▶ Exercise description
Start at the line that contains "イガー」商品をご購入のお客様に" in the listing below and extract every line through the last, exactly; leave pictures out.

▶ Provided records
------------------------

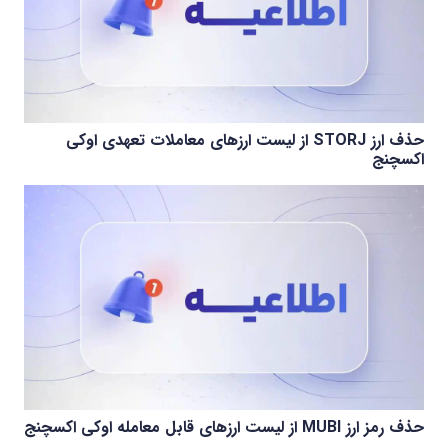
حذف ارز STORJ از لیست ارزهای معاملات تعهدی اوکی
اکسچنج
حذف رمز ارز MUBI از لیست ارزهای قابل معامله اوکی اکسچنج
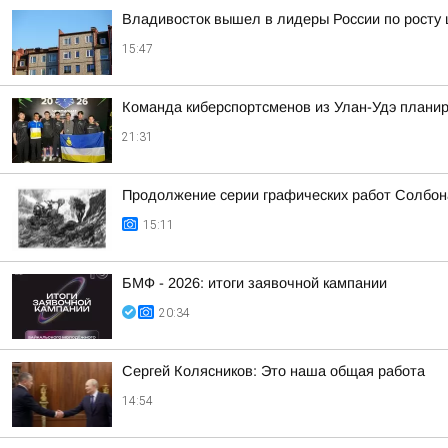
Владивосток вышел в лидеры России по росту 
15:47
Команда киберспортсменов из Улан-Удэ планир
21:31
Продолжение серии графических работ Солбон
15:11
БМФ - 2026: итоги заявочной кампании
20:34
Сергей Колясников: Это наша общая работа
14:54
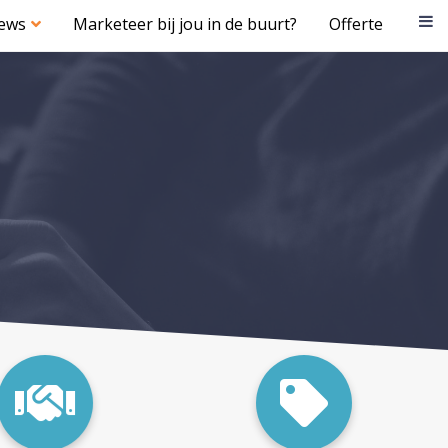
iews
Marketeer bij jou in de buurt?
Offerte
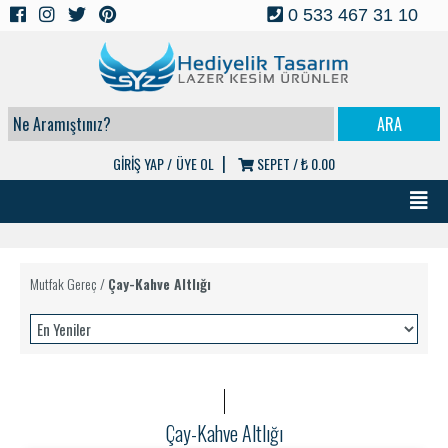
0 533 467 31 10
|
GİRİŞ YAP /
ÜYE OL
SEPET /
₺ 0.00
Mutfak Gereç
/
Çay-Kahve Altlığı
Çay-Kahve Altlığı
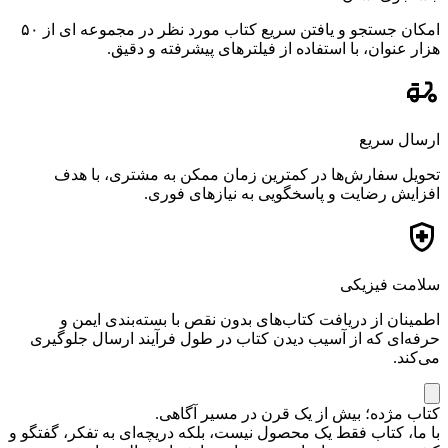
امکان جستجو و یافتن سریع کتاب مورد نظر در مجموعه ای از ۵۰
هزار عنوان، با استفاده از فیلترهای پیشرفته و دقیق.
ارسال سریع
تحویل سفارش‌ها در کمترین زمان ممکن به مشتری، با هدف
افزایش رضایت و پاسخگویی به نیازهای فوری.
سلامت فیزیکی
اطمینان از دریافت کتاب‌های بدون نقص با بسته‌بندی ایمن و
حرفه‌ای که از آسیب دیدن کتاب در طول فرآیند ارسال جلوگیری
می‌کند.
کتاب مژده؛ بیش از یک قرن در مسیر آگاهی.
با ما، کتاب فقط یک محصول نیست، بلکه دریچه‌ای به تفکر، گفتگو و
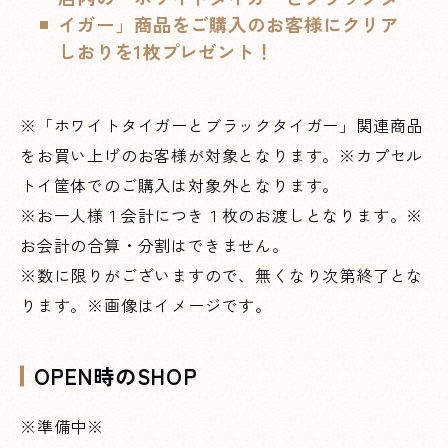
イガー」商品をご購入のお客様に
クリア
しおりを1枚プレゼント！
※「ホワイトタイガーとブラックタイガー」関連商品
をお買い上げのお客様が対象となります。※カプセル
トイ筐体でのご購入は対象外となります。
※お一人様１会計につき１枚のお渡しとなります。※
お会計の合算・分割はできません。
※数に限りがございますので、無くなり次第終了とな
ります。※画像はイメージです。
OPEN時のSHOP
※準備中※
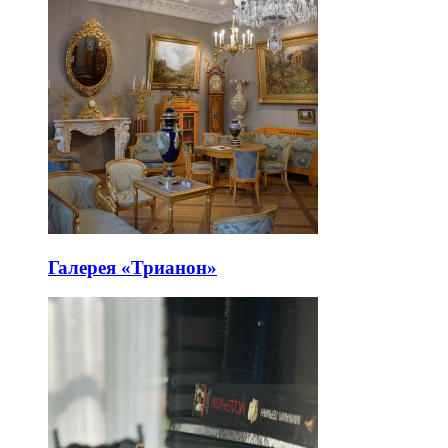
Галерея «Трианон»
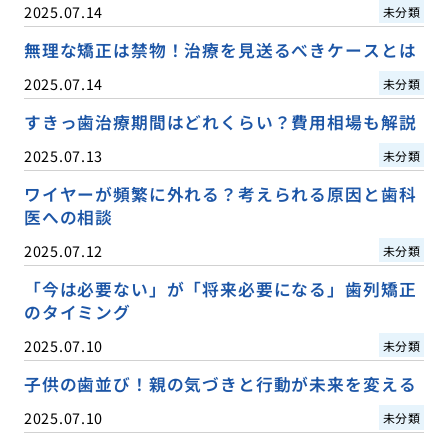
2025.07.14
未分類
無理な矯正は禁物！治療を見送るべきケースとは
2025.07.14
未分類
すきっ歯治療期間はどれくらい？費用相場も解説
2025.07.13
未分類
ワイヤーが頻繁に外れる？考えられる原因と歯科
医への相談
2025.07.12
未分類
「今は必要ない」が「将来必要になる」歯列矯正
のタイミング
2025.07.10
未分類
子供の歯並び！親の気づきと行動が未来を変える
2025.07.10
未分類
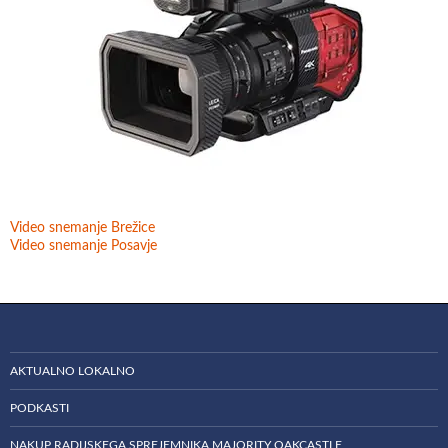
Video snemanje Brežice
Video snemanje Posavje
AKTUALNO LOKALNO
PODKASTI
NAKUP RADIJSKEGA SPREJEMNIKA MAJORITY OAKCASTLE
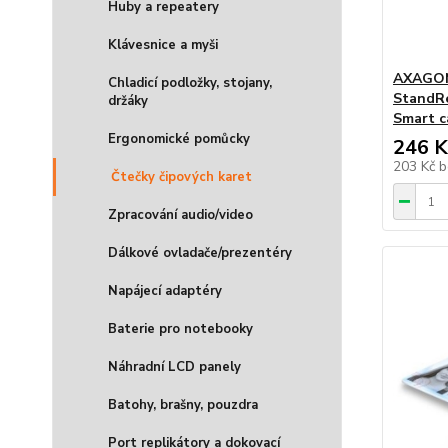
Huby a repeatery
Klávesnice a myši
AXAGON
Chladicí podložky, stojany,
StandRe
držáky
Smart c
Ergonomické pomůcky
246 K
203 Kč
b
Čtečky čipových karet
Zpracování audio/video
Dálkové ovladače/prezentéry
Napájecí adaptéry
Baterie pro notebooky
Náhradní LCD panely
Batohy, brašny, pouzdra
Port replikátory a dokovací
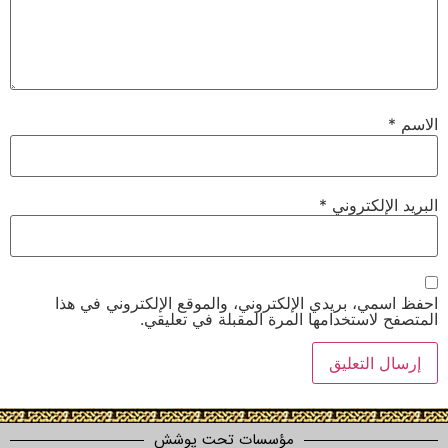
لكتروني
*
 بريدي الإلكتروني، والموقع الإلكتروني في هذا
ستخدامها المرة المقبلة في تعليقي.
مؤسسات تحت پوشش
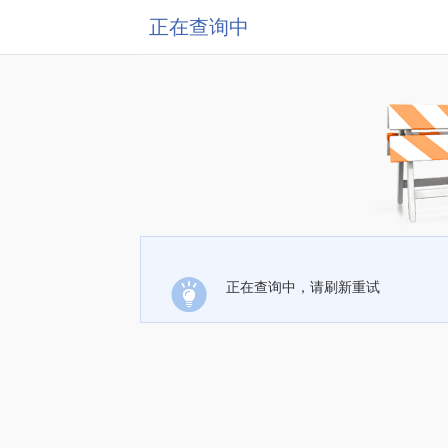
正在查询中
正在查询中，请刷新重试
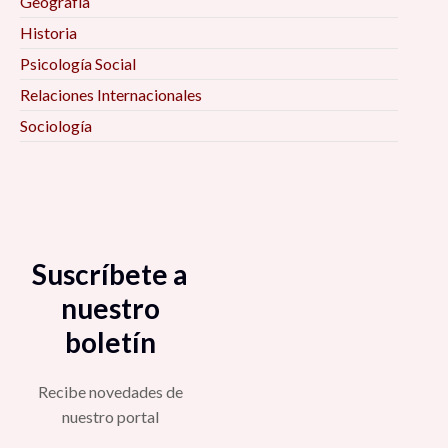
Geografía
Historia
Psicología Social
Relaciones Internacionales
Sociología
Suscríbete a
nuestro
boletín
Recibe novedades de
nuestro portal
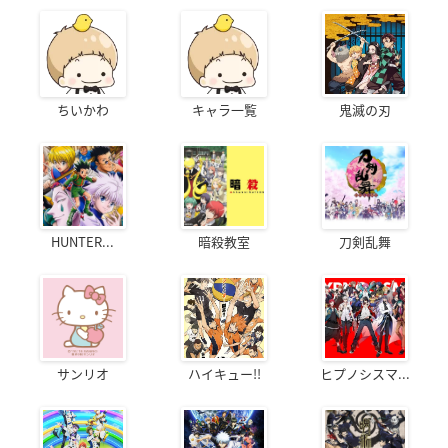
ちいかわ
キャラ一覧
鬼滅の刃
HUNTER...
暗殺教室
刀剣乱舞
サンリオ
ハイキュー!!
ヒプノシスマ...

------------------------

▶ Result below
イガー」商品をご購入のお客様に
クリア
しおりを1枚プレゼント！
※「ホワイトタイガーとブラックタイガー」関連商品
をお買い上げのお客様が対象となります。※カプセル
トイ筐体でのご購入は対象外となります。
※お一人様１会計につき１枚のお渡しとなります。※
お会計の合算・分割はできません。
※数に限りがございますので、無くなり次第終了とな
ります。※画像はイメージです。
OPEN時のSHOP
※準備中※
Галерея «Трианон»
2025.07.14
未分類
無理な矯正は禁物！治療を見送るべきケースとは
2025.07.14
未分類
すきっ歯治療期間はどれくらい？費用相場も解説
2025.07.13
未分類
ワイヤーが頻繁に外れる？考えられる原因と歯科
医への相談
2025.07.12
未分類
「今は必要ない」が「将来必要になる」歯列矯正
のタイミング
2025.07.10
未分類
子供の歯並び！親の気づきと行動が未来を変える
2025.07.10
未分類
Video snemanje Brežice
Video snemanje Posavje
AKTUALNO LOKALNO
PODKASTI
NAKUP RADIJSKEGA SPREJEMNIKA MAJORITY OAKCASTLE
Huby a repeatery
Klávesnice a myši
AXAGON
Chladicí podložky, stojany,
StandRe
držáky
Smart c
Ergonomické pomůcky
246 K
203 Kč
b
Čtečky čipových karet
Zpracování audio/video
Dálkové ovladače/prezentéry
Napájecí adaptéry
Baterie pro notebooky
Náhradní LCD panely
Batohy, brašny, pouzdra
Port replikátory a dokovací
لكتروني
*
 بريدي الإلكتروني، والموقع الإلكتروني في هذا
ستخدامها المرة المقبلة في تعليقي.
مؤسسات تحت پوشش
正在查询中
正在查询中，请刷新重试
Geografía
Historia
Psicología Social
Relaciones Internacionales
Sociología
Suscríbete a
nuestro
boletín
Recibe novedades de
nuestro portal
ちいかわ
キャラ一覧
鬼滅の刃
HUNTER...
暗殺教室
刀剣乱舞
サンリオ
ハイキュー!!
ヒプノシスマ...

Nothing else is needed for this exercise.